Síndrome de Burnout: o esgotamento físico e mental ligado à vida profissional

Enviada em 11/01/2021

Segundo o sociólogo sueco Göran Therborn, em seu livro “O mundo: um guia para principiantes”, o ser humano não é nada mais que um principiante no século XXI, uma época que promete ser muito diferente das demais. Traçando um paralelo entre o pensamento do autor e a realidade mundial, tem-se que uma dessas mudanças a qual o século XXI está assistindo é a sobrecarga do indivíduo no trabalho – fato que culmina num distúrbio psíquico causado pela sua exaustão extrema: a síndrome de Burnout. Perante esse debate, é indispensável que esse problema seja veementemente enfrentado, tanto por razões de saúde física quanto mental.

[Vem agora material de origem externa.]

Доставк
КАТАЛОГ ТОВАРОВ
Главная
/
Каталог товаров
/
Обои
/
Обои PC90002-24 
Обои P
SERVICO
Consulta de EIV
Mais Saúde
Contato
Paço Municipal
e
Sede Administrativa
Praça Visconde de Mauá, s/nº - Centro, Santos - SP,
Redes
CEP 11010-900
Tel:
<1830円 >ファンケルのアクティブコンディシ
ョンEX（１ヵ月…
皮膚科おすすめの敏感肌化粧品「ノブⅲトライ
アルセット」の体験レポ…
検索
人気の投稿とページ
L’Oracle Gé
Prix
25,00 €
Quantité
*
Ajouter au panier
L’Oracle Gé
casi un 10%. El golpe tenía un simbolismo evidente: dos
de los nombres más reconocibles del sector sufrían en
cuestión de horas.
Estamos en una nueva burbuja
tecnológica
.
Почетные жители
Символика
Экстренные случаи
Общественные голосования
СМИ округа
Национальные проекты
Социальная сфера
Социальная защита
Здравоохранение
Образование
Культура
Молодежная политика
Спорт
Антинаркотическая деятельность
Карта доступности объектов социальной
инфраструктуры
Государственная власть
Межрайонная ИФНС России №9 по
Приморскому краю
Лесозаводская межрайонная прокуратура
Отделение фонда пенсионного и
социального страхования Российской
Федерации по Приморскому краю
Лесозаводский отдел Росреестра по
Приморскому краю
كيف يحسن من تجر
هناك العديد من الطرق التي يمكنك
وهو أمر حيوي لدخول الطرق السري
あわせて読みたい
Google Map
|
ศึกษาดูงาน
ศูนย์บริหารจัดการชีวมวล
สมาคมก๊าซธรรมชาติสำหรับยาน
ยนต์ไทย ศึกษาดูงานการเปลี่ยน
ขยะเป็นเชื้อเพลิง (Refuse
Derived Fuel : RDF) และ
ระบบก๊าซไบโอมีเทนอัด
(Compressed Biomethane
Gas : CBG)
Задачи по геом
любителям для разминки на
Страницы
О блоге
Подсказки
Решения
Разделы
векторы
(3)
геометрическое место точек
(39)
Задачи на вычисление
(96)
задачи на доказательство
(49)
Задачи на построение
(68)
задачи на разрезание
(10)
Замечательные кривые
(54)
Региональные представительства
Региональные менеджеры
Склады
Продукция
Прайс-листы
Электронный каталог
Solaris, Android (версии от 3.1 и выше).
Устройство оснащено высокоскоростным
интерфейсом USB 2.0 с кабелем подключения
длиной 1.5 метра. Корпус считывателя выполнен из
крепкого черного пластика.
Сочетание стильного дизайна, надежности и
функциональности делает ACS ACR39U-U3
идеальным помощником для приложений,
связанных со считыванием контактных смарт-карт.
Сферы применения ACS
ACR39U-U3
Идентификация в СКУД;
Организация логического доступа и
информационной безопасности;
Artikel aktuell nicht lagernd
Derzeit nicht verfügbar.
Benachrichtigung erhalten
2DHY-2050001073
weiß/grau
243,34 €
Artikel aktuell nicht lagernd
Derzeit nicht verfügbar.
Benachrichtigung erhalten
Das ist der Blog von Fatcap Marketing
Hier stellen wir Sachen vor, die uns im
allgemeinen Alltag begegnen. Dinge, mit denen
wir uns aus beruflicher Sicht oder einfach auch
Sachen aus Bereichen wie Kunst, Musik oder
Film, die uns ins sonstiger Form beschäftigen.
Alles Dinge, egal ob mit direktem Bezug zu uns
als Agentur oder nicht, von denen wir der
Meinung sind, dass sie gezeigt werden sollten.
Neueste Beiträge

Em primeiro lugar, é válido salientar os aspectos negativos desse esgotamento na integridade do sujeito. Nessa linha de raciocínio, é pertinente citar o filósofo humanista Thomas Morus, em sua obra “A utopia”, o qual atesta que os homens devem compreender os bens que não arrastem consigo nenhum mal. A partir desse pensamento, infere-se que o excesso de trabalho apresenta, para a maioria dos indivíduos, excelentes benefícios, como o fato de se sentir mais produtivo no ofício e, ainda, produzir mais lucro pessoal, mas, na verdade, esconde severos males: problemas digestivos, baixa imunidade e, até mesmo, dores musculares.

Em segundo lugar, é fundamental entender os impactos negativos no psicológico do trabalhador. Sob tal perspectiva, cabe mencionar a médica e escritora Ana Beatriz Barbosa, a qual atesta que todos os indivíduos possuem uma base biopsicológica e que aspectos sociais atuam profundamente nela e no seu desenvolvimento. Com base nisso, chega-se à percepção de que o esgotamento causado pela sobrecarga profissional traz graves danos à saúde mental do sujeito atingido, o qual poderá sofrer sérios transtornos emocionais, como ansiedade, agressividade e depressão. Ratifica-se, assim, que dar relevância a essa questão significa diminuir o sofrimento de inúmeras vítimas.

Por fim, faz-se necessária a tomada de atitude frente a essa questão. Nesse sentido, cabe às empresas públicas e privadas – fundamentais na geração de empregos – inserir ações voltadas para a promoção do bem-estar profissional, como palestras com profissionais da psicologia, rodas de conversas e debates abertos. Isso pode ser feito por meio de um calendário especial, o qual apresente as atividades complementares, que devem ser seguidas corretamente pelo empregado e pelo empregador. Iniciativas assim resultarão em uma maior consciência acerca do tema e de suas repercussões.